Your assignment :: Wherever the string "hoại" appears in the records, return the line that holds it.

────────────────────────────────────────

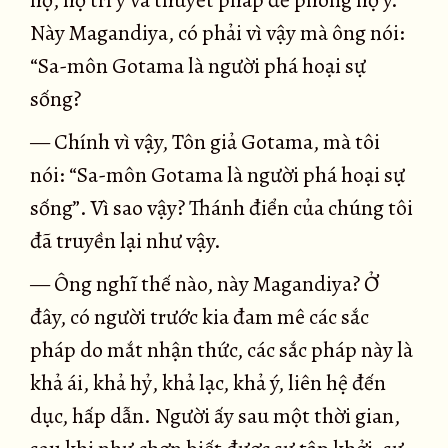
hộ, hộ trì ý và thuyết pháp để phòng hộ ý.
Này Magandiya, có phải vì vậy mà ông nói:
“Sa-môn Gotama là người phá hoại sự
sống?
— Chính vì vậy, Tôn giả Gotama, mà tôi
nói: “Sa-môn Gotama là người phá hoại sự
sống”. Vì sao vậy? Thánh điển của chúng tôi
đã truyền lại như vậy.
— Ông nghĩ thế nào, này Magandiya? Ở
đây, có người trước kia đam mê các sắc
pháp do mắt nhận thức, các sắc pháp này là
khả ái, khả hỷ, khả lạc, khả ý, liên hệ đến
dục, hấp dẫn. Người ấy sau một thời gian,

────────────────────────────────────────

Answer to this exercise ::
“Sa-môn Gotama là người phá hoại sự
nói: “Sa-môn Gotama là người phá hoại sự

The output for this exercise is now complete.